→ Work item: Print every line below exactly. Skip the pictures.

-------- The data

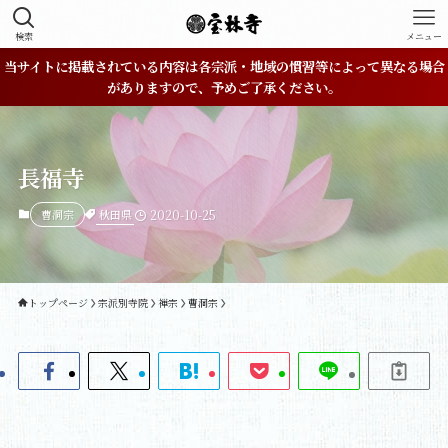
検索
メニュー
当サイトに掲載されている内容は各宗派・地域の慣習等によって異なる場合
がありますので、予めご了承ください。
長福寺
秋田県
曹洞宗
2020-10-25
トップページ
宗派別寺院
禅宗
曹洞宗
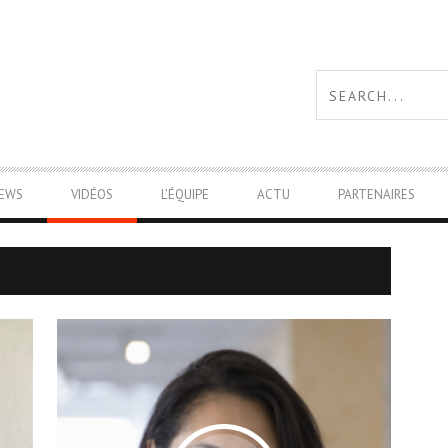
IEWS
VIDÉOS
L’ÉQUIPE
ACTU
PARTENAIRES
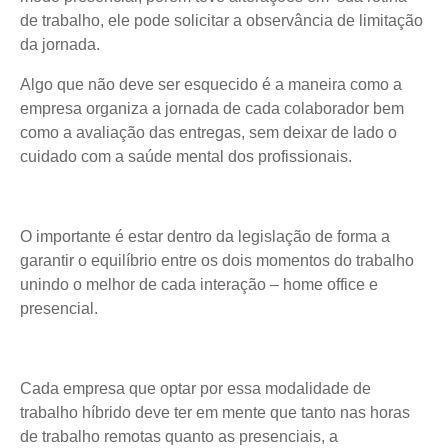
de trabalho, ele pode solicitar a observância de limitação
da jornada.
Algo que não deve ser esquecido é a maneira como a
empresa organiza a jornada de cada colaborador bem
como a avaliação das entregas, sem deixar de lado o
cuidado com a saúde mental dos profissionais.
O importante é estar dentro da legislação de forma a
garantir o equilíbrio entre os dois momentos do trabalho
unindo o melhor de cada interação – home office e
presencial.
Cada empresa que optar por essa modalidade de
trabalho híbrido deve ter em mente que
tanto nas horas
de trabalho remotas quanto as presenciais, a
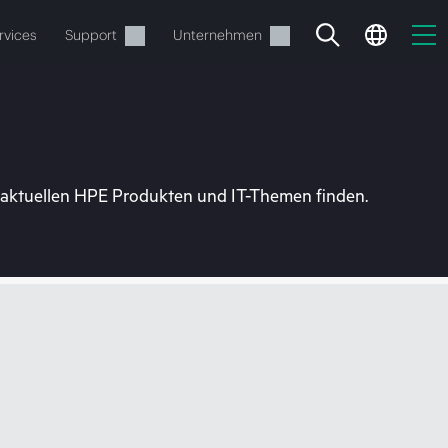
rvices
Support
Unternehmen
u aktuellen HPE Produkten und IT-Themen finden.
estellen.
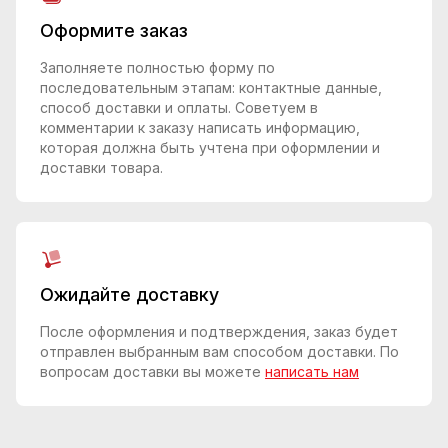
Оформите заказ
Заполняете полностью форму по
последовательным этапам: контактные данные,
способ доставки и оплаты. Советуем в
комментарии к заказу написать информацию,
которая должна быть учтена при оформлении и
доставки товара.
Ожидайте доставку
После оформления и подтверждения, заказ будет
отправлен выбранным вам способом доставки. По
вопросам доставки вы можете
написать нам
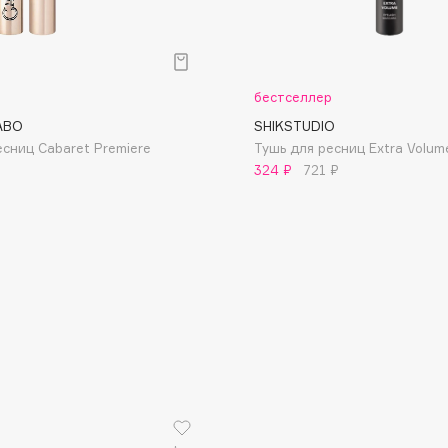
р
бестселлер
ABO
SHIKSTUDIO
есниц Cabaret Premiere
Тушь для ресниц Extra Volum
Consly
324 ₽
721 ₽
Corimo
CosRX
Cottolina
Crescina
Cunzite
Curaprox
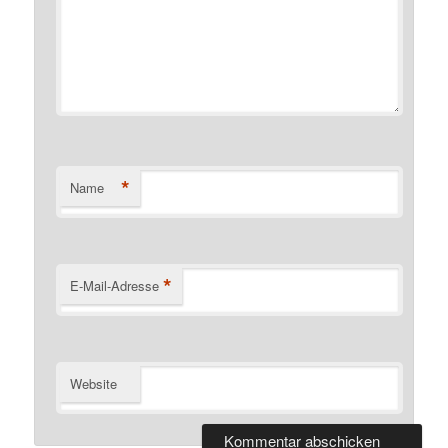
*
Name
*
E-Mail-Adresse
Website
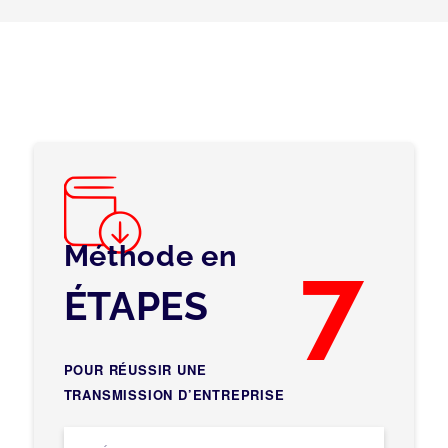
Méthode en
7
ÉTAPES
POUR RÉUSSIR UNE
TRANSMISSION D’ENTREPRISE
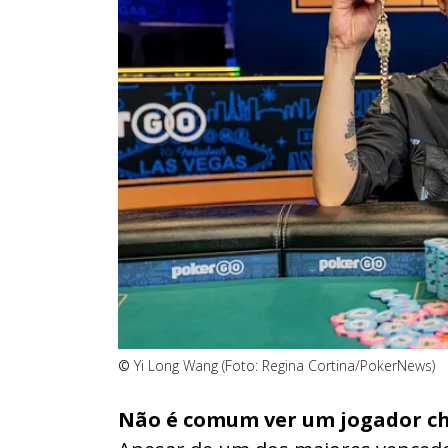
©
Yi Long Wang (Foto: Regina Cortina/PokerNews)
Não é comum ver um jogador ch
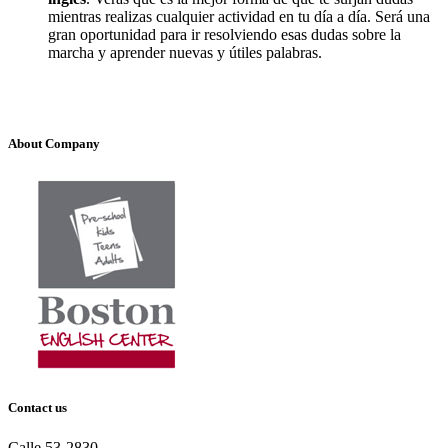
mientras realizas cualquier actividad en tu día a día. Será una
gran oportunidad para ir resolviendo esas dudas sobre la
marcha y aprender nuevas y útiles palabras.
About Company
Contact us
Calle 53-2830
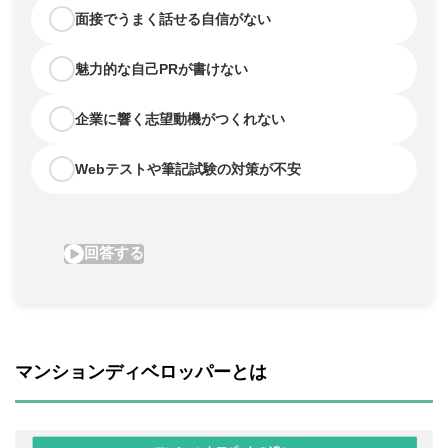
マンションディベロッパーとは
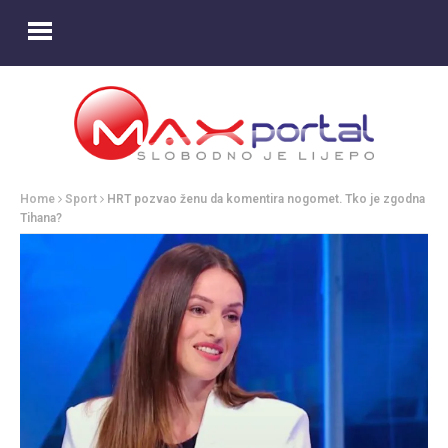
Home
Sport
HRT pozvao ženu da komentira nogomet. Tko je zgodna
Tihana?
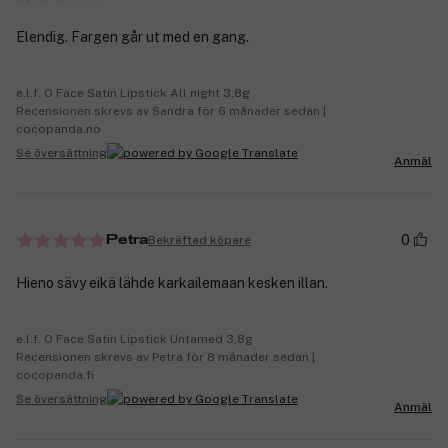
Elendig. Fargen går ut med en gang.
e.l.f. O Face Satin Lipstick All night 3,8g
Recensionen skrevs av Sandra för 6 månader sedan |
cocopanda.no
Se översättning
Anmäl
0
Bekräftad köpare
Petra
Hieno sävy eikä lähde karkailemaan kesken illan.
e.l.f. O Face Satin Lipstick Untamed 3,8g
Recensionen skrevs av Petra för 8 månader sedan |
cocopanda.fi
Se översättning
Anmäl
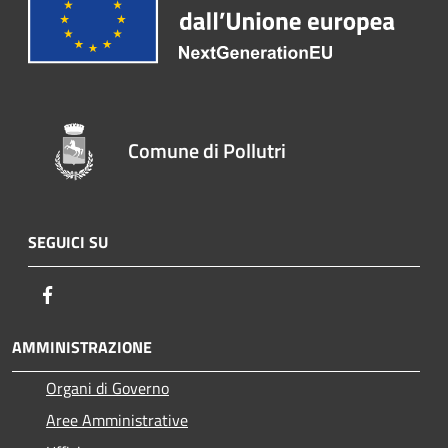
Comune di Pollutri
SEGUICI SU
Facebook
AMMINISTRAZIONE
Organi di Governo
Aree Amministrative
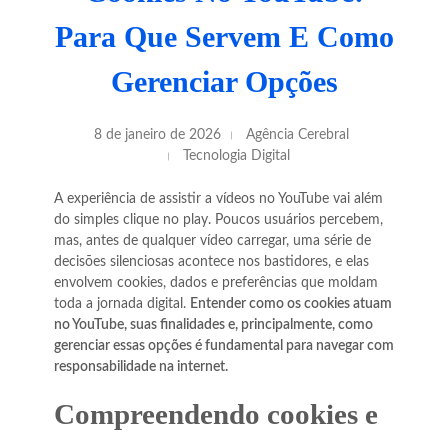
Para Que Servem E Como
Gerenciar Opções
8 de janeiro de 2026
Agência Cerebral
Tecnologia Digital
A experiência de assistir a vídeos no YouTube vai além
do simples clique no play. Poucos usuários percebem,
mas, antes de qualquer vídeo carregar, uma série de
decisões silenciosas acontece nos bastidores, e elas
envolvem cookies, dados e preferências que moldam
toda a jornada digital.
Entender como os cookies atuam
no YouTube, suas finalidades e, principalmente, como
gerenciar essas opções é fundamental para navegar com
responsabilidade na internet.
Compreendendo cookies e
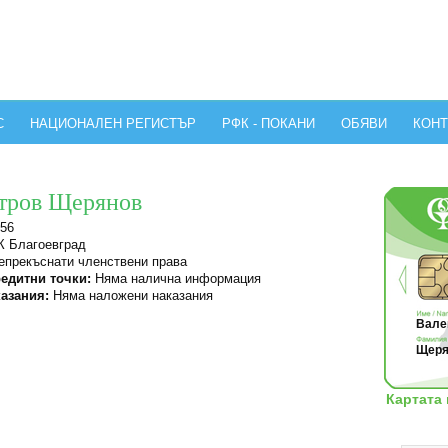
С
НАЦИОНАЛЕН РЕГИСТЪР
РФК - ПОКАНИ
ОБЯВИ
КОНТ
етров Щерянов
56
 Благоевград
прекъснати членствени права
едитни точки:
Няма налична информация
азания:
Няма наложени наказания
Вален
Щеря
Картата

----------------

→ Solved problem:
検索
メニュー
当サイトに掲載されている内容は各宗派・地域の慣習等によって異なる場合
がありますので、予めご了承ください。
長福寺
秋田県
曹洞宗
2020-10-25
トップページ
宗派別寺院
禅宗
曹洞宗
IEWS
VIDÉOS
L’ÉQUIPE
ACTU
PARTENAIRES
de trabalho, ele pode solicitar a observância de limitação
da jornada.
Algo que não deve ser esquecido é a maneira como a
empresa organiza a jornada de cada colaborador bem
como a avaliação das entregas, sem deixar de lado o
cuidado com a saúde mental dos profissionais.
O importante é estar dentro da legislação de forma a
garantir o equilíbrio entre os dois momentos do trabalho
unindo o melhor de cada interação – home office e
presencial.
Cada empresa que optar por essa modalidade de
trabalho híbrido deve ter em mente que
tanto nas horas
de trabalho remotas quanto as presenciais, a
rvices
Support
Unternehmen
u aktuellen HPE Produkten und IT-Themen finden.
estellen.
Оформите заказ
Заполняете полностью форму по
последовательным этапам: контактные данные,
способ доставки и оплаты. Советуем в
комментарии к заказу написать информацию,
которая должна быть учтена при оформлении и
доставки товара.
Ожидайте доставку
После оформления и подтверждения, заказ будет
отправлен выбранным вам способом доставки. По
вопросам доставки вы можете
написать нам
р
бестселлер
ABO
SHIKSTUDIO
есниц Cabaret Premiere
Тушь для ресниц Extra Volum
Consly
324 ₽
721 ₽
Corimo
CosRX
Cottolina
Crescina
Cunzite
Curaprox
*
Name
*
E-Mail-Adresse
Website
Méthode en
7
ÉTAPES
POUR RÉUSSIR UNE
TRANSMISSION D’ENTREPRISE
©
Yi Long Wang (Foto: Regina Cortina/PokerNews)
Não é comum ver um jogador ch
mientras realizas cualquier actividad en tu día a día. Será una
gran oportunidad para ir resolviendo esas dudas sobre la
marcha y aprender nuevas y útiles palabras.
About Company
Contact us
Calle 53-2830
マンションディベロッパーとは
Home
Sport
HRT pozvao ženu da komentira nogomet. Tko je zgodna
Tihana?
Elendig. Fargen går ut med en gang.
e.l.f. O Face Satin Lipstick All night 3,8g
Recensionen skrevs av Sandra för 6 månader sedan |
cocopanda.no
Se översättning
Anmäl
0
Bekräftad köpare
Petra
Hieno sävy eikä lähde karkailemaan kesken illan.
e.l.f. O Face Satin Lipstick Untamed 3,8g
Recensionen skrevs av Petra för 8 månader sedan |
cocopanda.fi
Se översättning
Anmäl
Comune di Pollutri
SEGUICI SU
Facebook
AMMINISTRAZIONE
Organi di Governo
Aree Amministrative
Para Que Servem E Como
Gerenciar Opções
8 de janeiro de 2026
Agência Cerebral
Tecnologia Digital
A experiência de assistir a vídeos no YouTube vai além
do simples clique no play. Poucos usuários percebem,
mas, antes de qualquer vídeo carregar, uma série de
decisões silenciosas acontece nos bastidores, e elas
envolvem cookies, dados e preferências que moldam
toda a jornada digital.
Entender como os cookies atuam
no YouTube, suas finalidades e, principalmente, como
gerenciar essas opções é fundamental para navegar com
responsabilidade na internet.
Compreendendo cookies e
С
НАЦИОНАЛЕН РЕГИСТЪР
РФК - ПОКАНИ
ОБЯВИ
КОНТ
етров Щерянов
56
 Благоевград
прекъснати членствени права
едитни точки:
Няма налична информация
азания:
Няма наложени наказания
Вален
Щеря
Картата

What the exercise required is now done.